Mais les PEC peuvent-ils poursuivre leur propre processus de transformation tout en contribuant à la lutte mondiale contre la pauvreté? Les gouvernements des PEC récemment entrés dans l’UE doivent prendre en considération les exigences de la politique de développement internationale dans leur stratégie d’allocation de leur aide, aussi modeste soit-elle. La Pologne a par exemple adopté une nouvelle stratégie en 2003 visant à redéfinir les priorités géographiques de son aide au développement, afin de la rendre plus compatible avec les exigences internationales. Dans le passé, l’assistance financière de la Pologne bénéficiait pour l’essentiel à la Communauté des Etats indépendants (CEI), en particulier à la Biélorussie et à l’Ukraine. Désormais, seule l’assistance en faveur des « pays en voie de développement », tels qu’ils sont définis dans la première partie de la liste du Comité d’assistance au développement (CAD), est considérée comme aide au développement. Les pays en transition, eux, sont répertoriés dans la deuxième partie de la liste du CAD. Les fonds qu’ils reçoivent ne sont donc pas comptabilisés dans l’aide au développement stricto sensu. Ainsi, en Pologne, l’aide au développement revient en grande partie à cinq pays d’Afrique et d’Asie. Des adaptations équivalentes ont été effectuées dans les autres PEC.

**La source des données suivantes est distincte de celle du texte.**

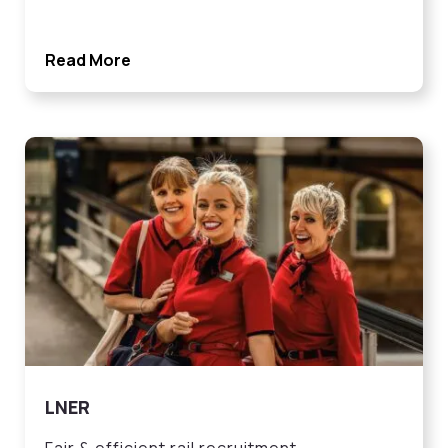
Read More
LNER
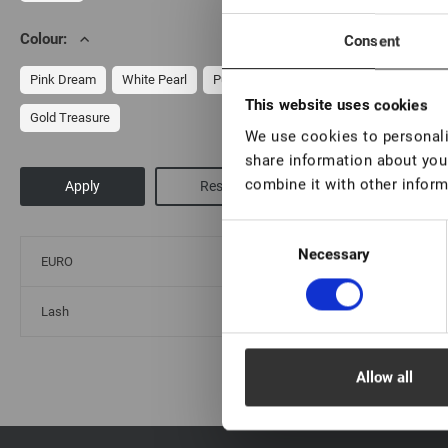
Colour:
Consent
Br
Pink Dream
White Pearl
Purple Ice
This website uses cookies
Gold Treasure
We use cookies to personalis
share information about your
combine it with other inform
Consent
Necessary
Selection
EURO
Lash
Allow all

Les paradoxes de l’histoire

La deuxième partie de la liste du CAD a été dressée au début des années 90 afin que les statistiques de l’aide au développement ne soient pas chamboulées par les transferts massifs d’argent des pays occidentaux vers les PEC. Actuellement, cette situation impose des contraintes aux PEC dans leur politique d’aide au développement et ne reflète pas la situation réelle de la pauvreté dans le monde. Par exemple, l’aide au développement au Botswana, dont le Produit national brut (PNB) est de 7 770 dollars par personne (source Banque mondiale, 2002, et l’aide à la Croatie, dont le PNB est de 9 760 dollars par tête, sont compatibles avec la définition de l’aide au développement officielle (ODA) (les deux Etats font partie de la 1ère partie de la liste du CAD), alors que l’aide à la Biélorussie ($5 330 de PNB) ou à l’Ukraine ($4 650 de PNB) n’est pas prise en compte pour atteindre les objectifs du millénaire pour le développement.

Il ne faut ménager aucun effort pour combattre la pauvreté dans le monde. Cependant, les nouveaux donateurs d’Europe centrale devraient se spécialiser dans les secteurs et les pays dont les avantages comparatifs donnent les meilleurs résultats, c’est-à-dire les pays en transition.

Comment rectifier le tir ? Il s’agit de faire pression sur la communauté internationale afin que l’Ukraine, la Biélorussie et les autres pays en transition soient inclus dans la définition de l’ADO. L’Union européenne, en particulier, devrait être l’instigatrice de ce nouveau virage, car cela simplifierait sa politique en ce qui concerne ses nouveaux voisins.